El proyecto requirió una inversión total de ₡171,3 millones, de los cuales el Instituto de Desarrollo Rural (Inder) aportó ₡148,6 millones y el Instituto Costarricense de Electricidad (ICE) ₡22,7 millones. Antes de esta intervención, aunque el centro del asentamiento contaba con electricidad, muchas familias carecían de acceso en sus hogares, lo que limitaba su bienestar y oportunidades productivas.
El asentamiento Finca Puntarenas fue adquirido por el Inder en 2015, tras un proceso de renuncia tramitado por la Cooperativa Agropecuaria de Servicios Múltiples del Sur R.L. Actualmente, está conformado por 59 parcelas, de las cuales 57 están habitadas por familias dedicadas a la producción agropecuaria.

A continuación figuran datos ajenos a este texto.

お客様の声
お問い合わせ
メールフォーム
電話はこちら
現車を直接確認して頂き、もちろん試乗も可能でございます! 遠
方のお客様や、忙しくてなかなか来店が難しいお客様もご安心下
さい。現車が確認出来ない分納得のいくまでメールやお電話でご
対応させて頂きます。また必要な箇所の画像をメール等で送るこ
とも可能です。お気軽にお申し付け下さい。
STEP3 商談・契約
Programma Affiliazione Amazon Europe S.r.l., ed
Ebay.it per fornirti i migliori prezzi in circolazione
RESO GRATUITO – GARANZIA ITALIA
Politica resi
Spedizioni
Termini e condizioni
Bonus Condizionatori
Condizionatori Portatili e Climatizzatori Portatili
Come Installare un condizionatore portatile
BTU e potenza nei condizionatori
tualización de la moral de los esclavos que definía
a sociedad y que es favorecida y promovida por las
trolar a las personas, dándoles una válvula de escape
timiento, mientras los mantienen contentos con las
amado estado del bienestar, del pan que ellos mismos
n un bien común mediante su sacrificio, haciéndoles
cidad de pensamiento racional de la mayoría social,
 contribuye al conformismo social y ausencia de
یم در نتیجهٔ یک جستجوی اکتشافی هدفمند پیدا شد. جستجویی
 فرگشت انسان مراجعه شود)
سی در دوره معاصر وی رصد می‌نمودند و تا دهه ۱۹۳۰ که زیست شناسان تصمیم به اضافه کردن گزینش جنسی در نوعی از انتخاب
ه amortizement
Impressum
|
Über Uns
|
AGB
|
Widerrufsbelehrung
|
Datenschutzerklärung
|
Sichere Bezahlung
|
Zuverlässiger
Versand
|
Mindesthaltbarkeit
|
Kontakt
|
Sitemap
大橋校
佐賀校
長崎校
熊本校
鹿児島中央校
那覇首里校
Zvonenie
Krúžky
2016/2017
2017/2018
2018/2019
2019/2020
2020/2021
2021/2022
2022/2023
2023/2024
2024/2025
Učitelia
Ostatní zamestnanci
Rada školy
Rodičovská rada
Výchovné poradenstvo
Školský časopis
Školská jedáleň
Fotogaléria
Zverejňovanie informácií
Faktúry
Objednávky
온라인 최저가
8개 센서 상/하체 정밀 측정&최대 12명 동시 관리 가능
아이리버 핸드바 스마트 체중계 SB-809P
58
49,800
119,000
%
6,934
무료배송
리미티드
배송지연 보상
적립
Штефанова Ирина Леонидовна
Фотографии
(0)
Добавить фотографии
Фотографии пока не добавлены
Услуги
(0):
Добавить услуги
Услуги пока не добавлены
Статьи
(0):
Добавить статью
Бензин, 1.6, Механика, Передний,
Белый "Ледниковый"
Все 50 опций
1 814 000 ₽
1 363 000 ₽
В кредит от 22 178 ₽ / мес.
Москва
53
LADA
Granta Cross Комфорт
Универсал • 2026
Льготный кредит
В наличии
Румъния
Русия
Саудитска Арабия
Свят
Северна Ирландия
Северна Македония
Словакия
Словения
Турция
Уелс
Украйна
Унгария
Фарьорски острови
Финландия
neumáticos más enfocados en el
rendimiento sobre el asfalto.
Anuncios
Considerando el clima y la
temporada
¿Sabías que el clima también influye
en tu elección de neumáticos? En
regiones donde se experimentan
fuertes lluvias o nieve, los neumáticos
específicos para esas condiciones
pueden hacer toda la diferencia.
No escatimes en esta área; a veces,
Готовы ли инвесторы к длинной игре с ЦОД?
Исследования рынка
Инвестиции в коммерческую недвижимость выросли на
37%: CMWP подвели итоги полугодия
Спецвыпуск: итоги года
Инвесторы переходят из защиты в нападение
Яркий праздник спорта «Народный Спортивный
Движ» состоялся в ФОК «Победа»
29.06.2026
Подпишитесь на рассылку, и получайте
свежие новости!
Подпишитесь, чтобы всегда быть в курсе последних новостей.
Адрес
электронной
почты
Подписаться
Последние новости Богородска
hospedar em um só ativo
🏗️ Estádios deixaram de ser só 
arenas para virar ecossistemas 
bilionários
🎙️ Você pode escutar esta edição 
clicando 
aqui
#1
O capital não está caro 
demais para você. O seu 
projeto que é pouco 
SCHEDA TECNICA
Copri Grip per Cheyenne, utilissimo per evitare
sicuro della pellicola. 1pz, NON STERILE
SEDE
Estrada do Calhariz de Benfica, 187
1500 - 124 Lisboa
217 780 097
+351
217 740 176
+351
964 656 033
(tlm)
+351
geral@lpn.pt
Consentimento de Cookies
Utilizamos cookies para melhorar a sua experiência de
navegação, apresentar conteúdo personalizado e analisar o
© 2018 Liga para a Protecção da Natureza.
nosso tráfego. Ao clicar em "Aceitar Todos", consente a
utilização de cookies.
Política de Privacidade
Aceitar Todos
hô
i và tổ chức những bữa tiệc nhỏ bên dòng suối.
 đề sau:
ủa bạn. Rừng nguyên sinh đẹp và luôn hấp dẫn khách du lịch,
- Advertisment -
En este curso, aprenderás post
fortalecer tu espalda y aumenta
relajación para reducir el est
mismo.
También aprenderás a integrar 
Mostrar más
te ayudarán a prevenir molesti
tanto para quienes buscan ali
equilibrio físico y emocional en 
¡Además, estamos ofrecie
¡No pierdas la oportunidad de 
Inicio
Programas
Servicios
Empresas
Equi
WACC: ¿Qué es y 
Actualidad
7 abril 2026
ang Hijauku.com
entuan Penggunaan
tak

“El acceso a la electricidad no solo transforma las condiciones de vida de las familias, sino que también impulsa pequeños emprendimientos y una agricultura más moderna y sostenible. Por eso el Inder y el ICE continuarán trabajando para llevar electricidad a más familias rurales del país”, señaló Ricardo Quesada, presidente ejecutivo del Inder.
Por su parte, Marco Acuña, presidente ejecutivo del ICE, destacó que “este es un gran hito para la comunidad, posible gracias a la colaboración entre ICE y Inder, con el respaldo de la administración del presidente de la República, que impulsa la electrificación rural para fomentar oportunidades y desarrollo económico en todo el país”.
Los beneficiarios también destacaron los impactos positivos del proyecto. Freddy Rojas Reyes, presidente de la agrupación Tipaelka del Sur, indicó: “Esta obra nos trae muchos beneficios para las más de 40 familias del asentamiento. Con la electricidad, nuestros cultivos generan más ganancias, lo que respalda el trabajo de todas las familias”.
El acceso a electricidad es clave para mejorar la calidad de vida, potenciar la producción agrícola, abrir oportunidades de emprendimiento y facilitar el acceso a educación, salud y tecnologías. Esta inversión en infraestructura rural fortalece la seguridad energética, la inclusión territorial y el desarrollo sostenible de las familias en la región Brunca.